The government and central bank say the development has left households vulnerable to financial shocks. Sweden is already pursuing stricter regulatory standards for Nordea Bank AB (NDA), Svenska Handelsbanken AB (SHBA), Swedbank AB (SWEDA) and SEB AB than those set elsewhere in an effort to protect the economy from a bank industry that’s four times its size.

The central bank has sought to tame debt growth by keeping its main lending rate higher than the rate of inflation alone would warrant. The bank estimates private debt will swell to a record 177 percent of disposable incomes in 2015. Governor Stefan Ingves said yesterday the Riksbank should continue to monitor household debt when deciding monetary policy.

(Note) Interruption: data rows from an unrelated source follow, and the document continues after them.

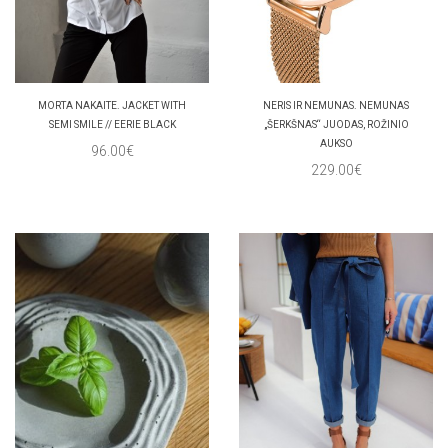
MORTA NAKAITE. JACKET WITH
NERIS IR NEMUNAS. NEMUNAS
SEMI SMILE // EERIE BLACK
„ŠERKŠNAS“ JUODAS, ROŽINIO
AUKSO
96.00€
229.00€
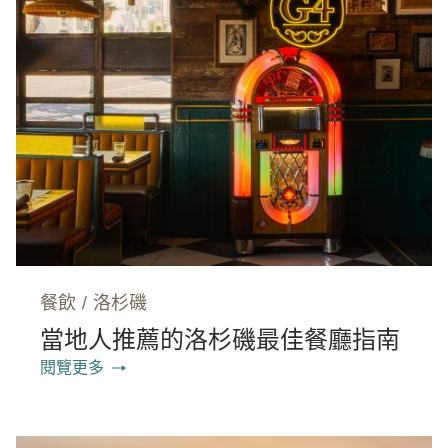
餐飲
/
洛杉磯
當地人推薦的洛杉磯最佳餐廳指南
閱覽更多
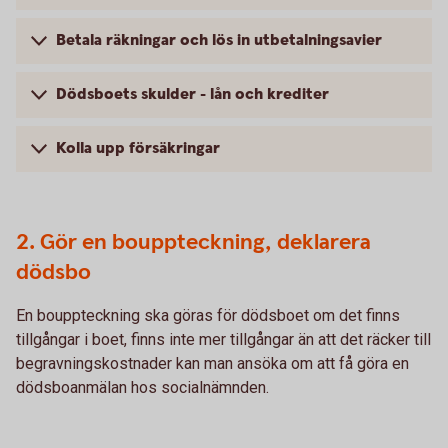
Betala räkningar och lös in utbetalningsavier
Dödsboets skulder - lån och krediter
Kolla upp försäkringar
2. Gör en bouppteckning, deklarera
dödsbo
En bouppteckning ska göras för dödsboet om det finns
tillgångar i boet, finns inte mer tillgångar än att det räcker till
begravningskostnader kan man ansöka om att få göra en
dödsboanmälan hos socialnämnden.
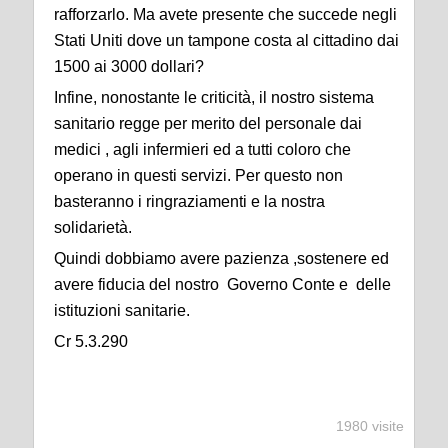
rafforzarlo. Ma avete presente che succede negli
Stati Uniti dove un tampone costa al cittadino dai
1500 ai 3000 dollari?
Infine, nonostante le criticità, il nostro sistema
sanitario regge per merito del personale dai
medici , agli infermieri ed a tutti coloro che
operano in questi servizi. Per questo non
basteranno i ringraziamenti e la nostra
solidarietà.
Quindi dobbiamo avere pazienza ,sostenere ed
avere fiducia del nostro Governo Conte e delle
istituzioni sanitarie.
Cr 5.3.290
1980 visite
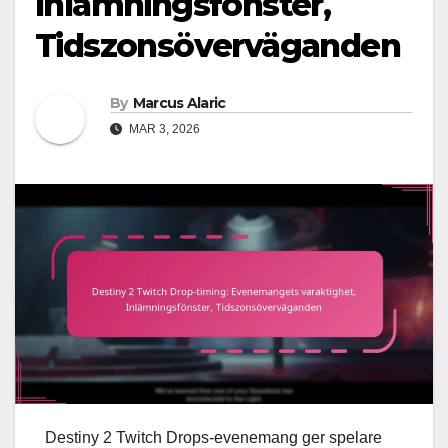
Inlämningsfönster,
Tidszonsöverväganden
By
Marcus Alaric
MAR 3, 2026
Destiny 2 Twitch Drops-evenemang ger spelare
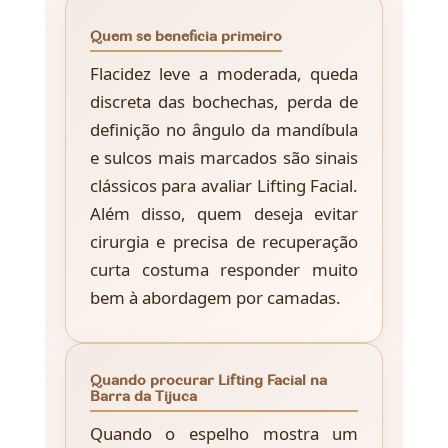
Quem se beneficia primeiro
Flacidez leve a moderada, queda
discreta das bochechas, perda de
definição no ângulo da mandíbula
e sulcos mais marcados são sinais
clássicos para avaliar Lifting Facial.
Além disso, quem deseja evitar
cirurgia e precisa de recuperação
curta costuma responder muito
bem à abordagem por camadas.
Quando procurar Lifting Facial na
Barra da Tijuca
Quando o espelho mostra um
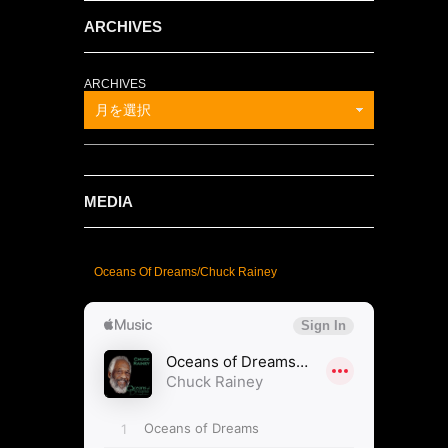
ARCHIVES
ARCHIVES
月を選択
MEDIA
Oceans Of Dreams/Chuck Rainey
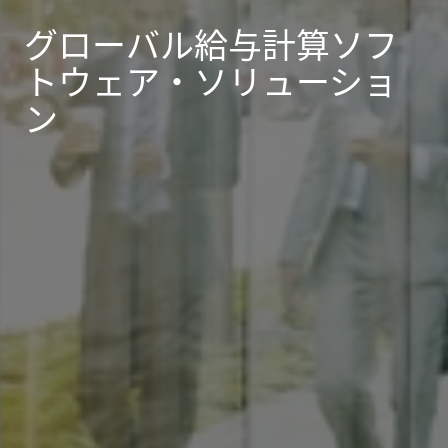
グローバル給与計算ソフ
トウェア・ソリューショ
ン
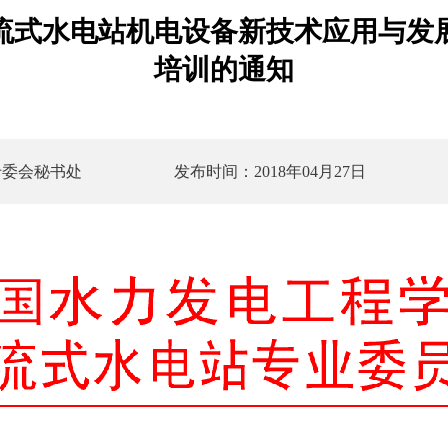
流式水电站机电设备新技术应用与发
培训的通知
专委会秘书处
发布时间：2018年04月27日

Since the global financial crisis started more than five years ago, Sweden’s FSA has taken multiple steps to try to curb financial industry risks, in part after credit growth exceeded levels the government said were safe.

In October 2010, the regulator capped mortgages at 85 percent of a property’s value and this year it raised risk weights on mortgage assets to 15 percent from as low as 5 percent. Ingves has argued they should be raised to 20 percent.

While the mortgage cap helped slow credit growth to 4.5 percent last year from above 10 percent between 2004 and 2008, the pace of borrowing has started to accelerate again. Household credit grew 4.8 percent in July versus 4.7 percent in June and May. It was 4.6 percent in April.

The Riksbank and the financial regulator have clashed openly over which body should have the main responsibility for limiting systemic risk in Sweden. The government’s proposal last month to hand macro-prudential oversight to the FSA marks a defeat for Ingves, who had argued that the central bank is best suited to handle such supervision.

“The Riksbank’s mandate remains unchanged,” Ingves, who is also chairman of the Basel Committee on Banking Supervision, said yesterday. “This means that the Riksbank still has responsibility for safeguarding financial stability. It is now fairly urgent to ensure a Swedish toolbox is in place to be able to manage various risks to financial stability.”

The government last month unveiled plans to raise capital requirements for Sweden’s biggest banks from levels that already exceed standards elsewhere. The measures are needed to protect Swedes left “vulnerable” to financial shocks because of the country’s large banking system, Financial Markets Minister Peter Norman said yesterday.